Case Study and Interpretability
A detailed case analysis demonstrates the breakdown of collaborative improvement: the Resident Agent's draft report is refined by Fellows leveraging database retrieval, and the Attending Agent’s synthesis incorporates and reconciles outstanding discrepancies. MARCH's final output not only recapitulates reference-grade clinical content but can be fully audited for diagnostic lineage and decision provenance.
Figure 3: Case workflow showing sequential drafting, evidence-based revision, and hierarchical consensus with explicit region-wise findings.

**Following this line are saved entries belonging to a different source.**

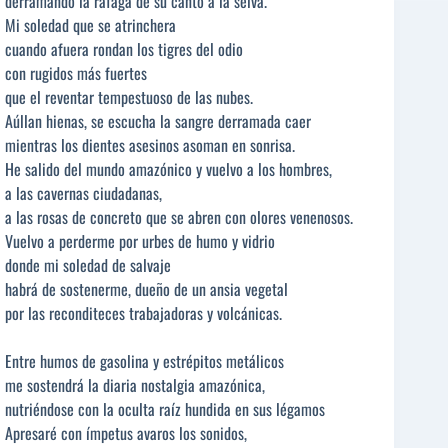
derramando la ráfaga de su canto a la selva.
Mi soledad que se atrinchera
cuando afuera rondan los tigres del odio
con rugidos más fuertes
que el reventar tempestuoso de las nubes.
Aúllan hienas, se escucha la sangre derramada caer
mientras los dientes asesinos asoman en sonrisa.
He salido del mundo amazónico y vuelvo a los hombres,
a las cavernas ciudadanas,
a las rosas de concreto que se abren con olores venenosos.
Vuelvo a perderme por urbes de humo y vidrio
donde mi soledad de salvaje
habrá de sostenerme, dueño de un ansia vegetal
por las reconditeces trabajadoras y volcánicas.
Entre humos de gasolina y estrépitos metálicos
me sostendrá la diaria nostalgia amazónica,
nutriéndose con la oculta raíz hundida en sus légamos
Apresaré con ímpetus avaros los sonidos,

Representative report examples reveal the systematic filtering of extraneous or uncertain statements (as found in single-agent generations) and the synthesis of concise, clinically grounded, and actionable findings.
Figure 4: Representative reports produced by MARCH, exhibiting improved alignment with reference ground-truth and suppression of hallucinated details.

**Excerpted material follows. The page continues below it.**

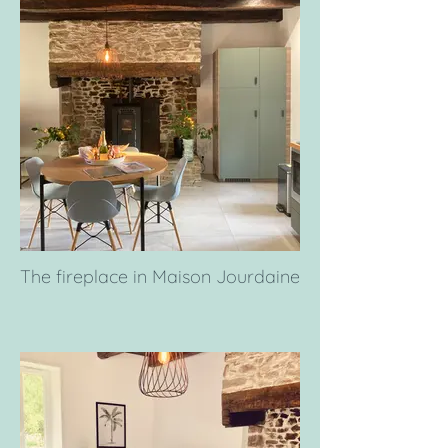
The fireplace in Maison Jourdaine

Clinical Efficacy Analysis
Comprehensive breakdown of clinical efficacy across abnormalities illustrates substantial improvements in the detection of diagnostically challenging findings—particularly those with low prior probability or subtle imaging presentation. MARCH maintains strong precision-recall tradeoffs, avoiding over-sensitivity at the expense of false positives.
Figure 5: Per-abnormality breakdown of clinical efficacy: (a) Precision, (b) Recall, (c) F1-score.

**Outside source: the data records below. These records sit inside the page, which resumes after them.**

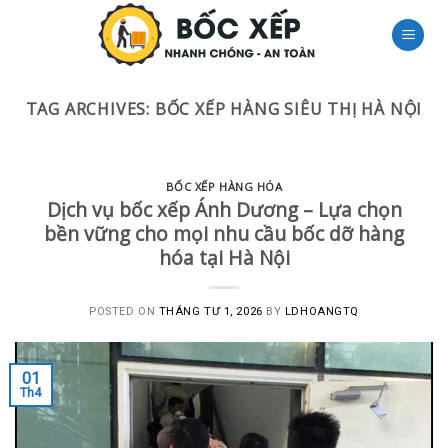
Skip
to
content
TAG ARCHIVES:
BỐC XẾP HÀNG SIÊU THỊ HÀ NỘI
BỐC XẾP HÀNG HÓA
Dịch vụ bốc xếp Ánh Dương – Lựa chọn
bền vững cho mọi nhu cầu bốc dỡ hàng
hóa tại Hà Nội
POSTED ON
THÁNG TƯ 1, 2026
BY
LDHOANGTQ
01
Th4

Implications and Future Outlook
MARCH’s explicit modeling of professional clinical workflow represents an important shift towards decomposable, interpretable, and auditable medical AI. By codifying multi-agent negotiation with retrieval augmentation and providing pinpointed rationales, MARCH not only mitigates the risk of diagnostic hallucination but also builds the infrastructural foundation for future, human-in-the-loop collaborative systems. The implications are substantial for regulatory acceptance, clinical deployment, and downstream error analysis.
Future work should extend MARCH towards: (1) plug-and-play deployment with diverse generalist or domain-specific LLMs for improved generalization; (2) integration of longitudinal patient memory; and (3) hybrid, augmentation-based interfaces for real-time clinician feedback, potentially enabling continuous postdeployment improvement and audit.
Conclusion
MARCH demonstrates robust performance improvements in automated CT report generation via hierarchical, retrieval-augmented, and consensus-driven multi-agent cooperation. The work provides strong evidence that explicit workflow emulation, collaborative negotiation, and fine-grained evidence integration materially enhance the reliability and trustworthiness of high-stakes medical report generation. These findings establish a new methodological paradigm for clinical AI grounded in organizational structure, transparency, and error minimization.